» **Activity**:
The expected response is a copy of every line in the entries below that includes the word "Heinrich".
───── The data ─────
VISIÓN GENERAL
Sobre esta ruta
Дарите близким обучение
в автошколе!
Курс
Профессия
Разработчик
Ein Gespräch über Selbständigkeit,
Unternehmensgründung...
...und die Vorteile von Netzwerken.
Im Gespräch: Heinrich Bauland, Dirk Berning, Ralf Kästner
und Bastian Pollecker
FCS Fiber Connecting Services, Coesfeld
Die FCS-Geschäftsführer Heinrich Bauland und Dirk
─────
───── The data ─────
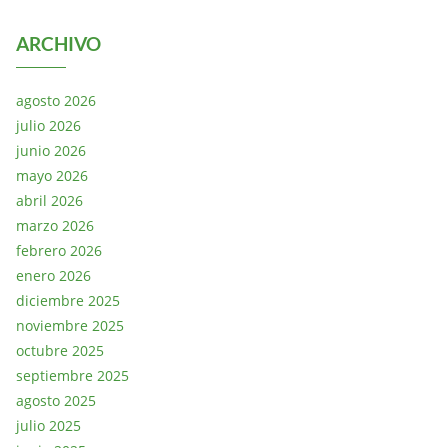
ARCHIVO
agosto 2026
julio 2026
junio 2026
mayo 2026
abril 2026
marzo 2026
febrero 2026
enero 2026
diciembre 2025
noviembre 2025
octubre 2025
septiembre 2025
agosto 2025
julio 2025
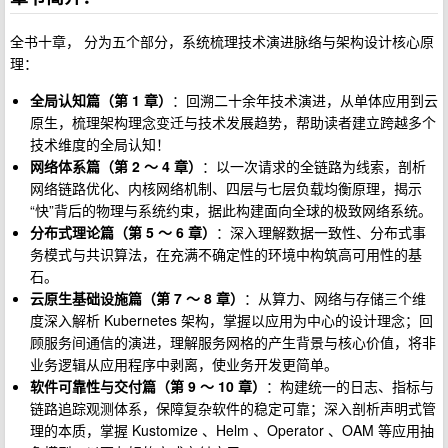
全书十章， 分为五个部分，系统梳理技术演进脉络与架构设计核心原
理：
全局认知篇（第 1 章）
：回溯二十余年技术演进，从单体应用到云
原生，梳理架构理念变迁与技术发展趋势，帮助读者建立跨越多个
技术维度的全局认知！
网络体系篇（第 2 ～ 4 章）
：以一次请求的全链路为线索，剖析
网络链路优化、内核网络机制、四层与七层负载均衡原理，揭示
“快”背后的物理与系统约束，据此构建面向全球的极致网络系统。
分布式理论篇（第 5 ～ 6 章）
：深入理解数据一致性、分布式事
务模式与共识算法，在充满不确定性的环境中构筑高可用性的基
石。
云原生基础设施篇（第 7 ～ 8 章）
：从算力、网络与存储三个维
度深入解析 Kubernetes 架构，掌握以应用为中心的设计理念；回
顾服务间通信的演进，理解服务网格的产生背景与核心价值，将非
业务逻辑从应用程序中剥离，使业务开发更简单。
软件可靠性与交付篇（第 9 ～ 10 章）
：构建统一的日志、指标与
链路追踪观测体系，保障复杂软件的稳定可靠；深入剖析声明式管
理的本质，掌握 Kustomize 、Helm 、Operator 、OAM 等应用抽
─────
───── The data ─────
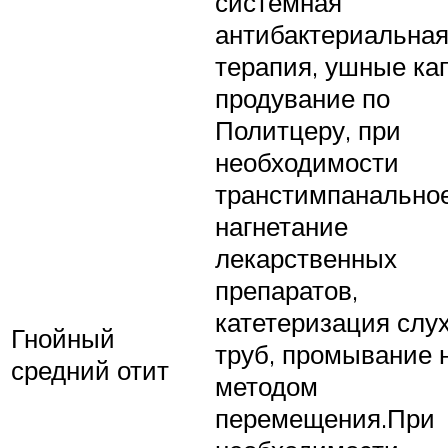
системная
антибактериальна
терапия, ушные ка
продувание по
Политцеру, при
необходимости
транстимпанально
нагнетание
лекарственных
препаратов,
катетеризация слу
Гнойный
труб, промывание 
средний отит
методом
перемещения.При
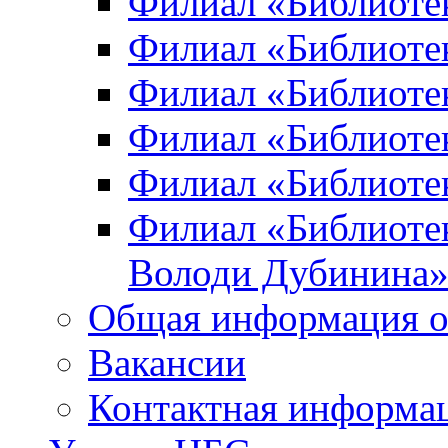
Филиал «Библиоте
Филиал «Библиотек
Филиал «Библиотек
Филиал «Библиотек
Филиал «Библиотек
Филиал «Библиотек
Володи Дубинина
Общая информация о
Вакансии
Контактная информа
─────
» **Response**:
Im Gespräch: Heinrich Bauland, Dirk Berning, Ralf Kästner
Die FCS-Geschäftsführer Heinrich Bauland und Dirk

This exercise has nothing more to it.